RapidProM: Mine Your Processes and Not Just Your Data
Wil M.P. van der Aalst, Alfredo Bolt, Sebastiaan J. van Zelst

TL;DR
RapidProM integrates process mining with scientific workflows, enabling flexible, reusable analysis of event data to improve operational insights across various domains.
Contribution
It introduces RapidProM, an extension of RapidMiner that combines process mining capabilities with workflow modeling and reuse, bridging a gap in existing tools.
Findings
Supports complex process mining workflows
Enables reuse and combination with other analyses
Facilitates analysis of large, diverse event data
Abstract
The number of events recorded for operational processes is growing every year. This applies to all domains: from health care and e-government to production and maintenance. Event data are a valuable source of information for organizations that need to meet requirements related to compliance, efficiency, and customer service.
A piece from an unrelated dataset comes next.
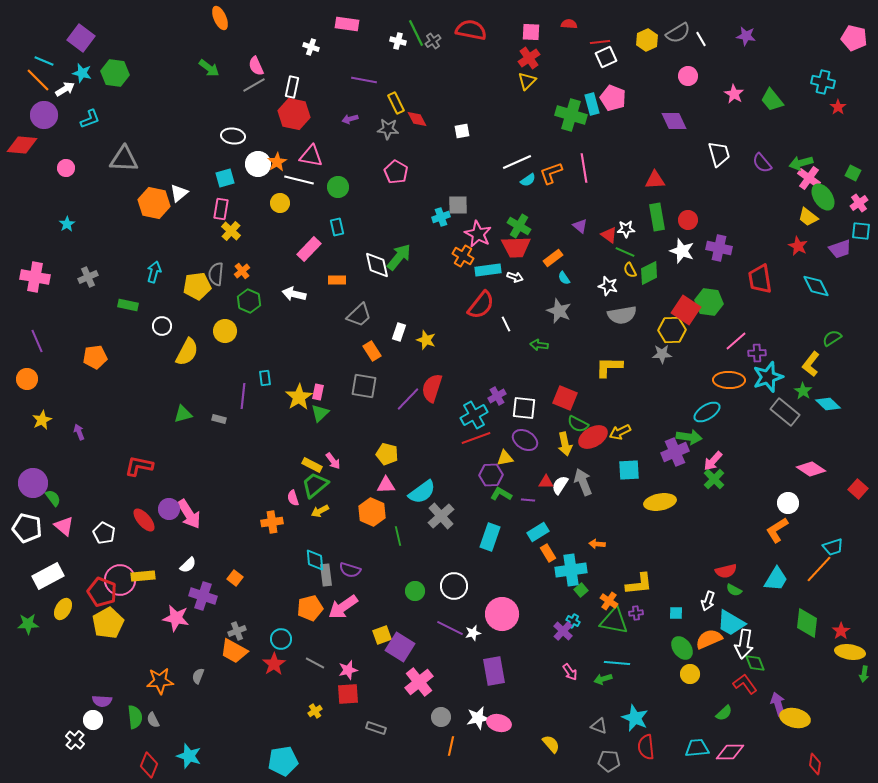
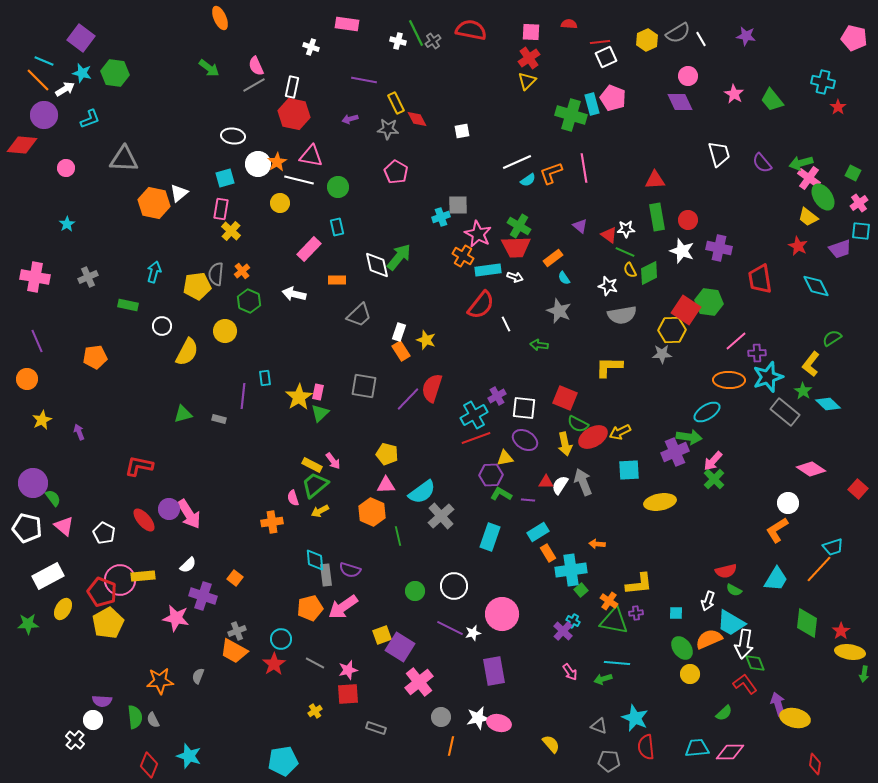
purple diamond at (674, 121): moved 6 px right, 19 px up
orange rectangle at (372, 351): moved 29 px right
Process mining helps to turn these data into real value: by discovering the real processes, by automatically identifying bottlenecks, by analyzing deviations and sources of non-compliance, by revealing the actual behavior of people, etc. Process mining is very different from conventional data mining and machine learning techniques. ProM is a powerful open-source process mining tool supporting hundreds of analysis techniques. However, ProM does not support analysis based on scientific workflows. RapidProM, an extension of RapidMiner based on ProM, combines the best…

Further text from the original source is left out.